==== Exercise data ====
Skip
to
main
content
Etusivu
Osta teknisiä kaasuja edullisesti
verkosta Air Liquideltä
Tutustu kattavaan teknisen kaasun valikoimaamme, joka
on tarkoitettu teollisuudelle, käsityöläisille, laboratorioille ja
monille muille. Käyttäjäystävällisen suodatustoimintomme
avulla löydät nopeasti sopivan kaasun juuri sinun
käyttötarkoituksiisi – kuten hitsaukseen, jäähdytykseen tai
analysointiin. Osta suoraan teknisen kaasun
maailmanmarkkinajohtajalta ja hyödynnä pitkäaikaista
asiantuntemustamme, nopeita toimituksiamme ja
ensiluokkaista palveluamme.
====
==== Exercise data ====
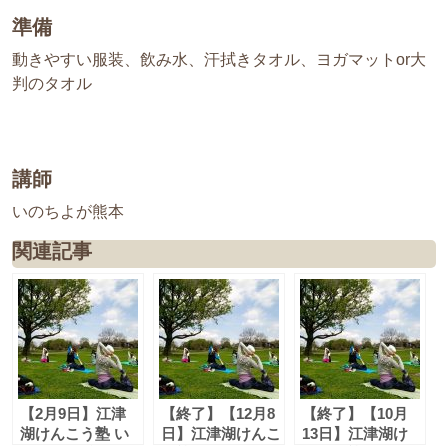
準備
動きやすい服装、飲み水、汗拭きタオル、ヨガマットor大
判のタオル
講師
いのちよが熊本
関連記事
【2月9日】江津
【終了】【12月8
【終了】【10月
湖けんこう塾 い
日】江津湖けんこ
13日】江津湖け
====
■ **Task brief**
Among the records above, only the lines between the line holding "maailmanmarkkinajohtajalta ja hyödynnä" and the line holding "ensiluokkaista palveluamme.", inclusive, are to be output, exactly as written.

■ **Exercise response**
maailmanmarkkinajohtajalta ja hyödynnä pitkäaikaista
asiantuntemustamme, nopeita toimituksiamme ja
ensiluokkaista palveluamme.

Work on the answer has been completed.